Wie können wir erreichen dass …

  • … jeder (Mensch) versteht, wie es möglich ist, als Wohnungs­loser zu überleben
  • … die deutsche Gesetz­ge­bung die Anliegen und Bedarfe der Wohnungs­losen besser berücksichtigt
  • … ein Austausch­portal und/oder eine App für Wohnungs­lose entsteht?
  • … Wohnungs­lose wissen, welche Rechte sie haben (Herr­schafts­wissen)
  • … Wohnungs­lose wissen, wie sie Beglei­tung erhalten können
  • … Wohnungs­lose wissen, wie sie sich gegen­seitig helfen können (Peer-Beratung)
  • … kranke Menschen Beglei­tung finden und bekommen?
  • … Vorur­teile gegen Wohnungs­lose aufgelöst werden?
  • durch Infor­ma­tion über Wohnungs­lo­sig­keit in Schulen?
  • … Vorur­teile gegen Wohnungs­lose aufgelöst werden?
  • Verfüg­bar­keit umfas­sender, gut verständ­li­cher Gesund­heits­an­ge­bote sicherstellen
  • Wahr­neh­mung (Akzeptanz) von wohnungs­losen Menschen verbessern
  • nicht nur in der Kalten Jahres­zeit Hilfen zur Verfügung stellen
  • Wissen über „Wohn­plätze“ öffent­lich machen
  • Stichwort „Selbst­er­kenntnis“
  • der Staat muss die Situation der „sozial schwachen“ Menschen generell stärken
  • Junge Wohnungs­lose“ besser versorgen und betreuen („nicht mehr vernach­läs­sigt in Pensionen lassen“)
  • … es ist für wohnungs­lose Menschen möglich wird, Geld beiseite zu legen?
  • Para­digmen in Frage stellen“ – Wohnungs­lo­sig­keit als gesell­schaft­li­ches Problem sehen, nicht als „Schuld“ des Wohnungslosen
  • Verdienst, Leistung und Wett­be­werb – treiben „gewollt?“ einen Keil in unsere Gesellschaft
  • … es mehr Sozi­al­ar­beiter in der Öffent­lich­keit gibt? – also Angebote „für Alle“ schaffen?
  • Vertrau­ens­aufbau in digitalen Bereichen – Skeptiker und Zweifler zum Mitmachen motivieren
  • … das Verhältnis von wohnungs­losen und Sozi­al­ar­bei­tenden verbes­sert wird?
  • Vorur­teile in der Bevöl­ke­rung gegenüber Menschen abbauen, die „auf der Straße“ leben
  • Vernet­zung von Wohnungs­losen mit gleichem Schicksal verbessern
  • auf die Vermei­dung von Ausgren­zung bei allen Angeboten achten
  • … Hilfe beim Besuch von Ämtern zur Verfügung steht?
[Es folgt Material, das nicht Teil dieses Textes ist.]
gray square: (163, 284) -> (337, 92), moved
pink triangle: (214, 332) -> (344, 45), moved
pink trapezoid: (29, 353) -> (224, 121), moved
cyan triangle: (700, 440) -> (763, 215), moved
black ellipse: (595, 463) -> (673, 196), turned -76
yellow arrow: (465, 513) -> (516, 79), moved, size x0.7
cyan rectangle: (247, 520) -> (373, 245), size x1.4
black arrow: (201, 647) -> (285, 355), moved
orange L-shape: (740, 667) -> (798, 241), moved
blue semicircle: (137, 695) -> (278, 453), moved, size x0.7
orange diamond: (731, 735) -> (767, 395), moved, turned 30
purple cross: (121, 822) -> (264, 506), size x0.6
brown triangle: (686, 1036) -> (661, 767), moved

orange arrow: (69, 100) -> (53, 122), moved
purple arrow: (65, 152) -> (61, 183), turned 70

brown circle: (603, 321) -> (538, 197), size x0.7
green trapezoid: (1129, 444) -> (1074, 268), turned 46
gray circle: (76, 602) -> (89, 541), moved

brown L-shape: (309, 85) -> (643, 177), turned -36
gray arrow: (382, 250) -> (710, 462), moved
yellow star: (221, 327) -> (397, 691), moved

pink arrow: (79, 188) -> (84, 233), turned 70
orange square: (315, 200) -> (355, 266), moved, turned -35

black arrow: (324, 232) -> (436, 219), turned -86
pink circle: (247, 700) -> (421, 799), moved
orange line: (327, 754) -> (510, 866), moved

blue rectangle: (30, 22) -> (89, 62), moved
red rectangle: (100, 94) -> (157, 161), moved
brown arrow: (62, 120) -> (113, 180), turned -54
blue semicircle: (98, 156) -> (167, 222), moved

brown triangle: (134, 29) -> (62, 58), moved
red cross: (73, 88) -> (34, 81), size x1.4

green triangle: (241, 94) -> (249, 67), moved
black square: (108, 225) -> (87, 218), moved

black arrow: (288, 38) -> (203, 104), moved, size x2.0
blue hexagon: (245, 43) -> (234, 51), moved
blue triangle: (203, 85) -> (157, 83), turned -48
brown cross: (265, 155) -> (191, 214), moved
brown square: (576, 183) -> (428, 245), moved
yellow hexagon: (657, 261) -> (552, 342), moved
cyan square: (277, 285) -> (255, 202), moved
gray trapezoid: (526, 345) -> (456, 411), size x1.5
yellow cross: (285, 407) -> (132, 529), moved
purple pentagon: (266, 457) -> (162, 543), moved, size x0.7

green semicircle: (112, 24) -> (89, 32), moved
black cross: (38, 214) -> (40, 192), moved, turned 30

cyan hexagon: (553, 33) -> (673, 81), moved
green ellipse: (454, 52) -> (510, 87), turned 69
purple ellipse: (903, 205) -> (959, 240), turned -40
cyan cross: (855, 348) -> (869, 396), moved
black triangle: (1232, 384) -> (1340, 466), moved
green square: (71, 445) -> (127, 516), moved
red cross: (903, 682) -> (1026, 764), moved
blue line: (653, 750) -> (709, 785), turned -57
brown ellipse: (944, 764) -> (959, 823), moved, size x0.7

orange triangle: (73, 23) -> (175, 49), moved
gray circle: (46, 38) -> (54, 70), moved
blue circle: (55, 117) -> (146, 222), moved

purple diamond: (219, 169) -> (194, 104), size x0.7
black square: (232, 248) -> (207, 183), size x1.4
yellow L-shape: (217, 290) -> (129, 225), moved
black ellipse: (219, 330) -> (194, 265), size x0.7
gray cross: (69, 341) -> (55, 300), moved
  • Umgang mit Mobil­te­le­fonen erleich­tern (Schulung, zur-Verfügung-stellen?)
  • Zugang zu digitalen Medien für alle Wohnungs­losen schaffen, Ausrüs­tung dazu zur Verfügung stellen
  • … Guthaben für Internet und Mobilfunk für jeden Wohnungs­losen zur Verfügung steht? (durch eigenes Handy, z. Bsp. über Spenden finanziert?)
  • … Prepaid­karten für jedermann zur Verfügung stehen?
  • … „ruhige Orte“ zur Verfügung stehen, an denen sich „Gleich­ge­sinnte“ treffen können?
  • … ange­mes­sene Ressourcen (z. Bsp. auch Geld) für die gesell­schaft­liche Teilhabe zur Verfügung stehen?
  • bessere Finan­zie­rung Wohnungs­loser durch Stadt, Land Politik, Kommunen, …
  • Kontakte zu wohnungs­losen Menschen verbessern
  • wahr­nehmen, dass jede Schicht von Wohnungs­lo­sig­keit betroffen werden kann
  • … mehr mitein­ander statt über­ein­ander geredet wird? (in unserer Gesellschaft)
  • Akzeptanz für gleich­be­rech­tigte Teilhabe wohnungs­loser (oder armer) Menschen in allen gesell­schaft­li­chen Bereichen schaffen
  • Aufklä­rung zum Abbau von Vorurteilen
  • … allen Gruppen wohnungs­loser Menschen die gleichen Möglich­keiten zu gesell­schaft­li­cher Teilhabe zur Verfügung steht?
  • … eine unbe­schwerte Teilnahme Aller an gesell­schaft­li­chen Anlässen ermög­licht wird?
  • Unter­brin­gung von Sachen zum Beispiel in kosten­losen Schließfächern
  • … es einfache Möglich­keiten zum Wäsche waschen gibt?
  • … ein Anrecht auf einen Schlaf­platz geschaffen wird?